Bem, isto é um pedaço do que tenho estudado em torno do storytelling como narrativa da experiência. Entre as características que cada vez mais têm sido celebradas como novos propulsores de um link emotivo, intenso e memorável entre as pessoas envolvidas numa determinada conversa, estão a narrativa em primeira pessoa, o tom confessional, os detalhes pessoais, a fala emotiva, o estilo mítico, o sentido aberto e… as vulnerabilidades!!!
Por vulnerabilidade, entenda-se o conceito vindo do próprio dicionário: qualidade de vulnerável, desprotegido; condição de risco em que uma pessoa se encontra; conjunto de situações mais ou menos problemáticas que situam a pessoa numa perspectiva inferior a uma demanda com que convive e a afeta…
Sabe-se que toda organização tem algo que funciona direito, aspectos que lhe dão vida quando ela é vital, efetiva e bem-sucedida. O problema é fazer deste núcleo positivo a preponderância ou exclusividade de nossas exposições e pontos de interface, mesmo que eles aumentem a energia e inspirem ações de mudança. Chega um ponto em que a retórica organizacional resta questionada exatamente pela inabilidade em tratar dos fracassos, das instabilidades, dos retrocessos, dos titubeios.
Concordo que foco em competências essenciais, talentos e habilidades, evidenciando as melhores práticas realizadas, é um caminho.
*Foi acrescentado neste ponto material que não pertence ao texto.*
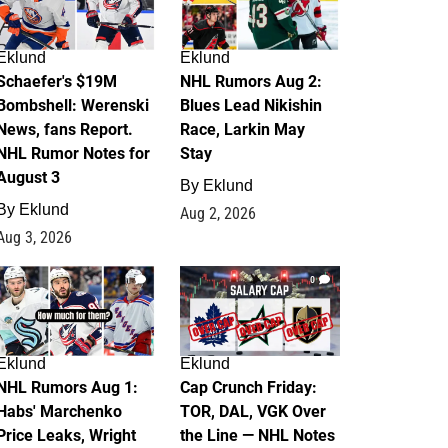
Eklund
Eklund
Schaefer's $19M
NHL Rumors Aug 2:
Bombshell: Werenski
Blues Lead Nikishin
News, fans Report.
Race, Larkin May
NHL Rumor Notes for
Stay
August 3
By
Eklund
By
Eklund
Aug 2, 2026
Aug 3, 2026
1
0
Eklund
Eklund
NHL Rumors Aug 1:
Cap Crunch Friday:
Habs' Marchenko
TOR, DAL, VGK Over
Price Leaks, Wright
the Line — NHL Notes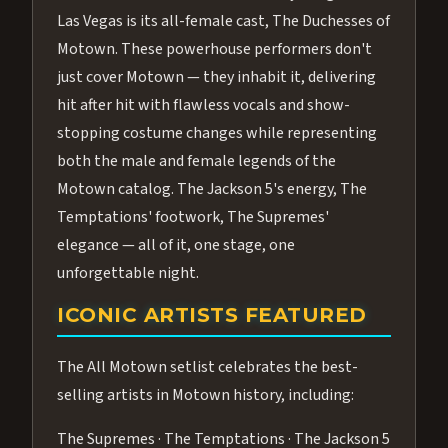
Las Vegas is its all-female cast, The Duchesses of
Motown. These powerhouse performers don't
just cover Motown — they inhabit it, delivering
hit after hit with flawless vocals and show-
stopping costume changes while representing
both the male and female legends of the
Motown catalog. The Jackson 5's energy, The
Temptations' footwork, The Supremes'
elegance — all of it, one stage, one
unforgettable night.
ICONIC ARTISTS FEATURED
The All Motown setlist celebrates the best-
selling artists in Motown history, including:
The Supremes · The Temptations · The Jackson 5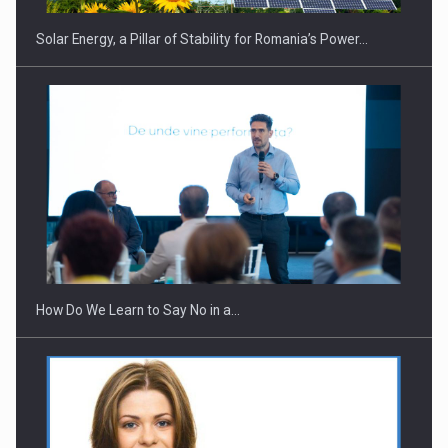
Solar Energy, a Pillar of Stability for Romania’s Power…
Webinar - Business Evolution-RETHINK STRATEGY-Finantare
Investitii Digitalizare
How Do We Learn to Say No in a…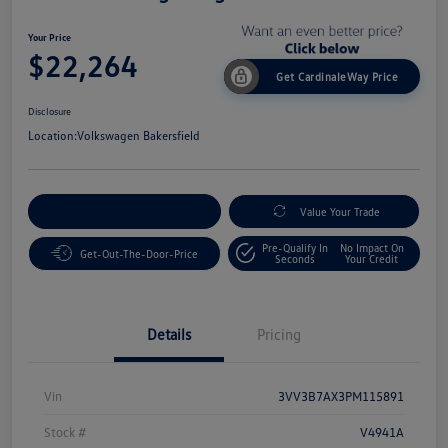
Your Price
$22,264
Get CardinaleWay Price
Disclosure
Location:
Volkswagen Bakersfield
Customize Your Payment
Value Your Trade
Pre-Qualify In
No Impact On
Get-Out-The-Door-Price
Seconds
Your Credit
Details
Pricing
Vin
3VV3B7AX3PM115891
Stock #
V4941A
Mas a ideia de construir um ideal é fantasiosa demais para a árdua realidade dos ambientes de trabalho. A teoria do processo de Investigação Apreciativa indica quatro fases principais: descobrir, sonhar, desenhar e executar. Na etapa do “sonhar”, é a hora de mergulhar nas histórias e ideias inspiradoras recolhidas para criar imagens novas e desafiantes da empresa e de seu futuro em torno do bom, do melhor e do possível. E só fico imaginando a beleza e a efervescência das histórias de dúvida, e o quanto elas podem também ser importantes para se buscar novos comportamentos.
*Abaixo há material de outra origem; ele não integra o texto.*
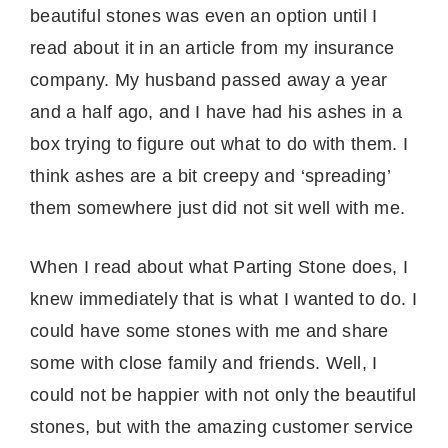
beautiful stones was even an option until I
read about it in an article from my insurance
company. My husband passed away a year
and a half ago, and I have had his ashes in a
box trying to figure out what to do with them. I
think ashes are a bit creepy and ‘spreading’
them somewhere just did not sit well with me.
When I read about what Parting Stone does, I
knew immediately that is what I wanted to do. I
could have some stones with me and share
some with close family and friends. Well, I
could not be happier with not only the beautiful
stones, but with the amazing customer service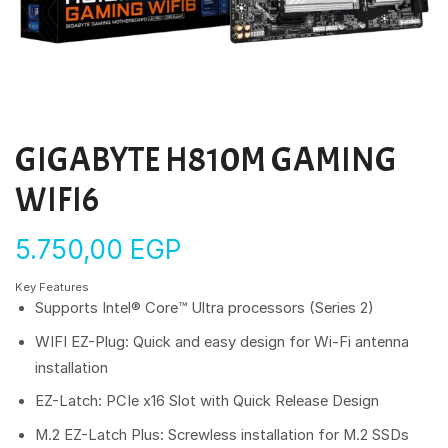
GIGABYTE H810M GAMING
WIFI6
5.750,00
EGP
Key Features
Supports Intel® Core™ Ultra processors (Series 2)
WIFI EZ-Plug: Quick and easy design for Wi-Fi antenna
installation
EZ-Latch: PCIe x16 Slot with Quick Release Design
M.2 EZ-Latch Plus: Screwless installation for M.2 SSDs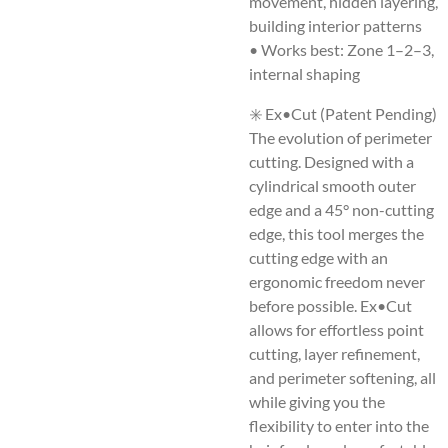
movement, hidden layering,
building interior patterns
• Works best: Zone 1–2–3,
internal shaping
✳️ Ex•Cut (Patent Pending)
The evolution of perimeter
cutting. Designed with a
cylindrical smooth outer
edge and a 45° non-cutting
edge, this tool merges the
cutting edge with an
ergonomic freedom never
before possible. Ex•Cut
allows for effortless point
cutting, layer refinement,
and perimeter softening, all
while giving you the
flexibility to enter into the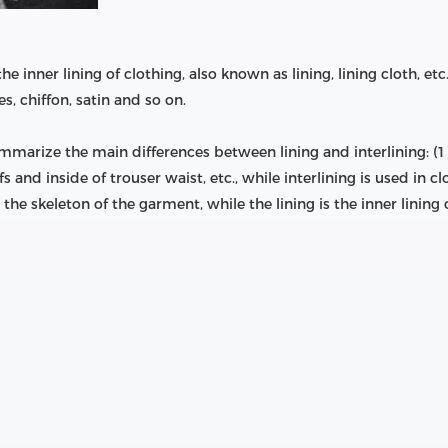
 the inner lining of clothing, also known as lining, lining cloth, 
es, chiffon, satin and so on.
rize the main differences between lining and interlining: (1) di
s and inside of trouser waist, etc., while interlining is used in clo
s the skeleton of the garment, while the lining is the inner lining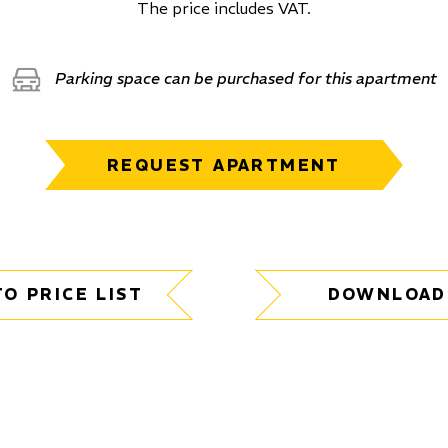
The price includes VAT.
Parking space can be purchased for this apartment
REQUEST APARTMENT
TO PRICE LIST
DOWNLOAD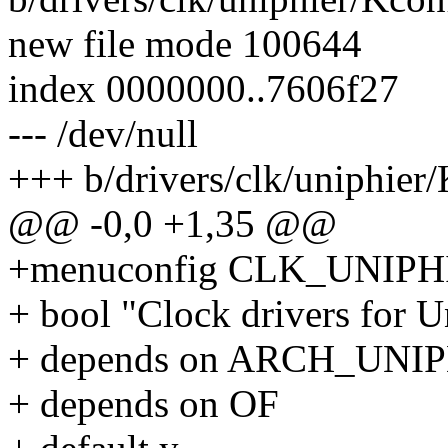
new file mode 100644
index 0000000..7606f27
--- /dev/null
+++ b/drivers/clk/uniphier
@@ -0,0 +1,35 @@
+menuconfig CLK_UNIPH
+ bool "Clock drivers for 
+ depends on ARCH_UNI
+ depends on OF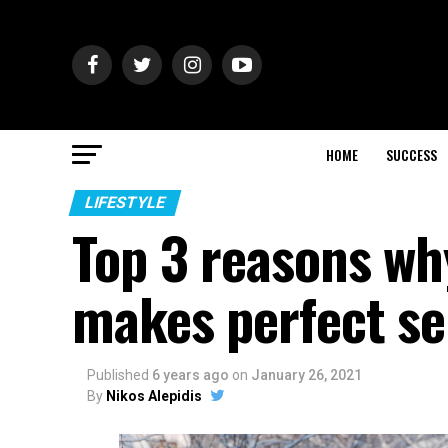
HOME
SUCCESS
LIFESTYLE
Top 3 reasons wh
makes perfect s
Published
6 years ago
on
January 26, 2021
By
Nikos Alepidis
Sim, o sucesso não vem fácil e por isso deve ser comemorado. Aliás, na maior parte das vezes, ele só dá as caras depois de muito esforço e muitas tentativas fracassadas. A regra é bem ilustrada por uma frase de Wiston Churchill: “O sucesso é ir de fracasso em fracasso sem perder entusiasmo”. Veja mais nesta matéria da Revista Época Negócios, intitulada “8 histórias que provam: o sucesso vem com derrotas”. A Folha de S.Paulo abordou o tema há muito tempo, quando viu como instigante um modelo de evento baseado nos fracassos: “No Brasil, falar de erro ainda é tabu, dizem executivos”.
Se você gostou do tema, vale a leitura de ““Eu sou uma pessoa de tremendo sucesso”: representações, identidades e trajetórias de mulheres executivas no Brasil”, tese de doutorado defendida e aprovada na Fundação Getúlio Vargas por Silvana Rodrigues de Andrade. E, para finalizar, deixo o link do vídeo “O Poder da Vulnerabilidade”, em que Brene Brown analisa, após anos de profunda pesquisa, como o fator vulnerabilidade se revela decisivo para as interações humanas, o senso de comunidade e, mais amplamente, para a capacidade humana de sentir empatia e pertencimento.